Botvinnik est largement considéré comme le père de l'école d'échecs soviétique. Ses élèves célèbres incluent les champions du monde Anatoli Karpov, Garry Kasparov et Vladimir Kramnik, pour n'en nommer que quelques-uns.

Fils d'un dentiste juif, Botvinnik a passé son enfance à Leningrad (aujourd'hui Saint-Pétersbourg) et s'est activement intéressé aux échecs alors qu'il avait déjà 12 ans. Deux ans plus tard, le jeune garçon a battu le champion du monde de l'époque, José Raúl Capablanca, dans une partie simultanée de démonstration. Après cela, les victoires ont continué les unes après les autres.
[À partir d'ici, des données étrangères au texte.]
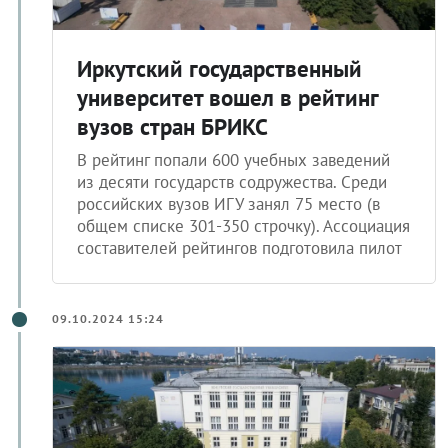
Иркутский государственный
университет вошел в рейтинг
вузов стран БРИКС
В рейтинг попали 600 учебных заведений
из десяти государств содружества. Среди
российских вузов ИГУ занял 75 место (в
общем списке 301-350 строчку). Ассоциация
составителей рейтингов подготовила пилот
09.10.2024 15:24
En 1931, Botvinnik, loué pour sa technique de fin de partie, remporta le championnat d'échecs d'URSS pour la première fois (au total, il remporterait sept fois la coupe). Il n'avait que 20 ans.

En 1932, le joueur est diplômé de l'Institut polytechnique de Leningrad en tant qu'ingénieur électricien (tout au long de sa carrière, Botvinnik a combiné des compétitions d'échecs avec des travaux scientifiques dans le domaine de la technologie électrique).

En 1948, il remporte le championnat du monde (organisé pour la première fois par la FIDE). Botvinnik a perdu le titre (face à son homologue Vassili Smyslov) en 1957, mais l'a récupéré peu de temps après. En 1960, il a été battu par Mikhaïl Tal, avant de reconquérir son titre une fois de plus en 1961. Botvinnik a finalement été défié par l'Arménien Tigran Petrossian, qui est devenu champion du monde en 1963. Botvinnik a abandonné la compétition pour le titre mondial, mais a continué à jouer aux échecs.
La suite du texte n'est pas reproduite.